If studies like this one are accurate, it would mean that an estimated seven million women (in a country of 150 million people) have been sterilized. In March 1991, Health Minister Laeeni Guerra suggested that the number may actually be three times that.
Federal Deputy Benedita da Silva of the leftist Workers Party (PT) is proposing a congressional investigation on the national level, along the lines of the one completed by the Rio state legislature.
The data uncovered so far has raised the ire of many Brazilians. According to 1987 United Nations figures, of the 51 percent of women in a stable relationship who use birth control in Latin America, 13 percent opt for sterilization; in Brazil, however, 71 percent of the women in a stable relationship use some form of birth control--and 43 percent of them take the sterilization route.
Some nationalists and feminists attribute the high rate of sterilization in Brazil to foreign foundations, and use terms like "genocide" when describing the assistance foreign foundations provide to local family planning agencies, which allegedly encourage and help fund sterilization. These charges were fuelled by formerly classified documents prepared in 1974 by the U.S. National Security Council and recently made public in Brazil. The documents list Brazil among 13 countries deserving special attention for family planning assistance. But while they do reflect a paternalistic attitude toward Third World countries, the documents are not the stuff of genocidal conspiracy. Their secrecy is probably more a reflection of the paranoia of the Nixon-Kissinger White House than of their actual importance for U.S. policy.

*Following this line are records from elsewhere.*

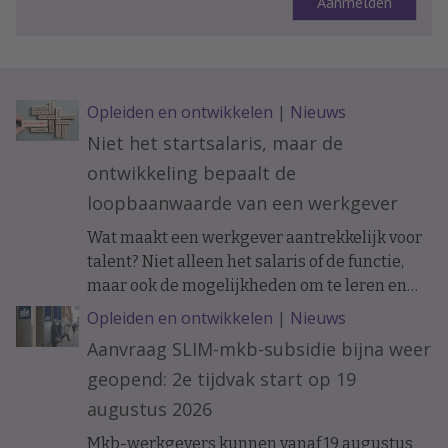
Opleiden en ontwikkelen
|
Nieuws
Niet het startsalaris, maar de
ontwikkeling bepaalt de
loopbaanwaarde van een werkgever
Wat maakt een werkgever aantrekkelijk voor
talent? Niet alleen het salaris of de functie,
maar ook de mogelijkheden om te leren en
ervaring op te doen. Onderzoek naar de
Opleiden en ontwikkelen
|
Nieuws
loopbanen van werknemers laat zien dat de
Aanvraag SLIM-mkb-subsidie bijna weer
ontwikkelkansen binnen een organisatie op
geopend: 2e tijdvak start op 19
langere termijn verschil kunnen maken.
augustus 2026
Mkb-werkgevers kunnen vanaf 19 augustus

The dominant Brazilian family planning organization, the privately operated Civil Association for Family Well Being (BEMFAM), receives funding from the International Planned Parenthood Federation in addition to Brazilian public monies and grants from a myriad of other foreign foundations. BEMFAM runs some 2,500 family planning posts around the country that disseminate information about family planning, birth control and sexually transmitted diseases. It also provides birth-control pills and other contraceptives at no or low cost. BEMFAM does not hide its willingness to refer women--when they ask for such information- -to clinics that perform tubal ligations. Many of these clinics are linked to the Brazilian Association of Family Planning Institutions, which, according to a study by the Sao Paulo State Council on the Condition of Women, also accepts foreign foundation funding.

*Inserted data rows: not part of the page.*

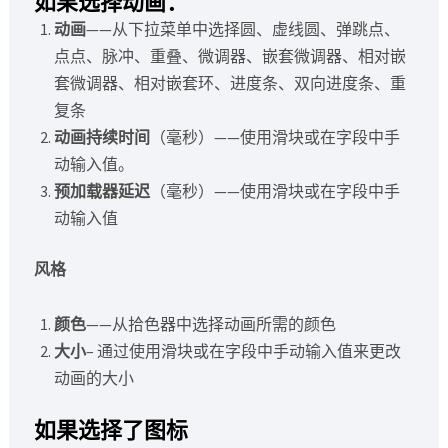
如果选择动画：
动画
——从下拉菜单中选择圆、虚线圆、弹跳点、
点点、脉冲、重叠、微调器、嵌套微调器、相对嵌
套微调器、相对嵌套环、进度条、双向进度条、重
复条
动画持续时间
（毫秒）——使用滑块或在字段中手
动输入值。
预加载器延迟
（毫秒）——使用滑块或在字段中手
动输入值
风格
颜色
——从拾色器中选择动画所需的颜色
大小
– 通过使用滑块或在字段中手动输入值来更改
动画的大小
如果选择了图标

However, the 1986 Brazilian government study found that few sterilizations--less than 1 percent--were performed in family planning clinics. The study determined that about two-thirds of sterilizations were performed in private hospitals or clinics and nearly 30 percent were carried out in public institutions, with the rest taking place in philanthropic hospitals.
The real causes of Brazilian women's high sterilization rate lie much more within the country's social fabric. As CUT leader Cabral notes, even when women are not coerced by their employers, they are often forced to choose between work and motherhood--or at least to opt for fewer children--due to social factors like poverty and prohibitively expensive or non-existent child-care facilities.

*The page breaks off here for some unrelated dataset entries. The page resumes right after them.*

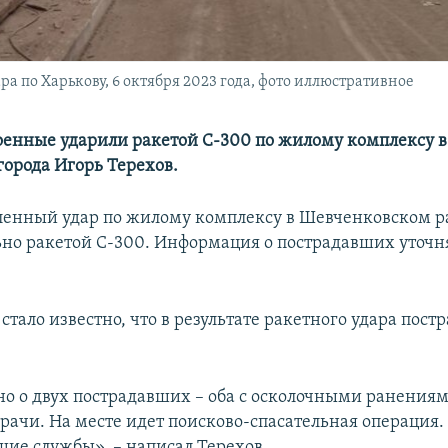
а по Харькову, 6 октября 2023 года, фото иллюстративное
оенные ударили ракетой С-300 по жилому комплексу в
города Игорь Терехов.
енный удар по жилому комплексу в Шевченковском р
но ракетой С-300. Информация о пострадавших уточня
стало известно, что в результате ракетного удара пост
но о двух пострадавших – оба с осколочными ранения
рачи. На месте идет поисково-спасательная операция.
щие службы», – написал Терехов.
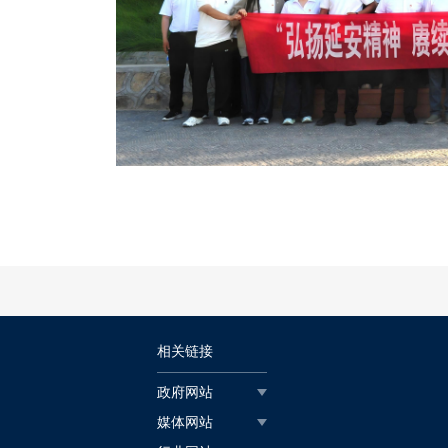
相关链接
政府网站
媒体网站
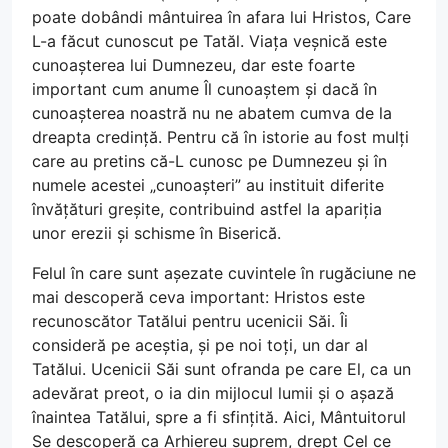
poate dobândi mântuirea în afara lui Hristos, Care
L-a făcut cunoscut pe Tatăl. Viața veșnică este
cunoașterea lui Dumnezeu, dar este foarte
important cum anume Îl cunoaștem și dacă în
cunoașterea noastră nu ne abatem cumva de la
dreapta credință. Pentru că în istorie au fost mulți
care au pretins că-L cunosc pe Dumnezeu și în
numele acestei „cunoașteri” au instituit diferite
învățături greșite, contribuind astfel la apariția
unor erezii și schisme în Biserică.
Felul în care sunt așezate cuvintele în rugăciune ne
mai descoperă ceva important: Hristos este
recunoscător Tatălui pentru ucenicii Săi. Îi
consideră pe aceștia, și pe noi toți, un dar al
Tatălui. Ucenicii Săi sunt ofranda pe care El, ca un
adevărat preot, o ia din mijlocul lumii și o așază
înaintea Tatălui, spre a fi sfințită. Aici, Mântuitorul
Se descoperă ca Arhiereu suprem, drept Cel ce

It does appear, however, that employer coercion is a significant contributing factor to Brazil's high sterilization rate. State Assemblywoman Lucia Souto of the Brazilian Communist Party (PCB), a leader of the Rio de Janeiro legislature's investigation, says that this sexist expression of corporate power is an extreme form of discrimination: "It means that to be a producing working person, you have to cease being a woman."
Bill Hinchberger is a journalist living in Sao Paulo, Brazil. He is associate editor of the reference book Third World Guide: 1991-1992, published in Montevideo, Uruguay. The Fund for Investigative Journalism provided funding support for this article.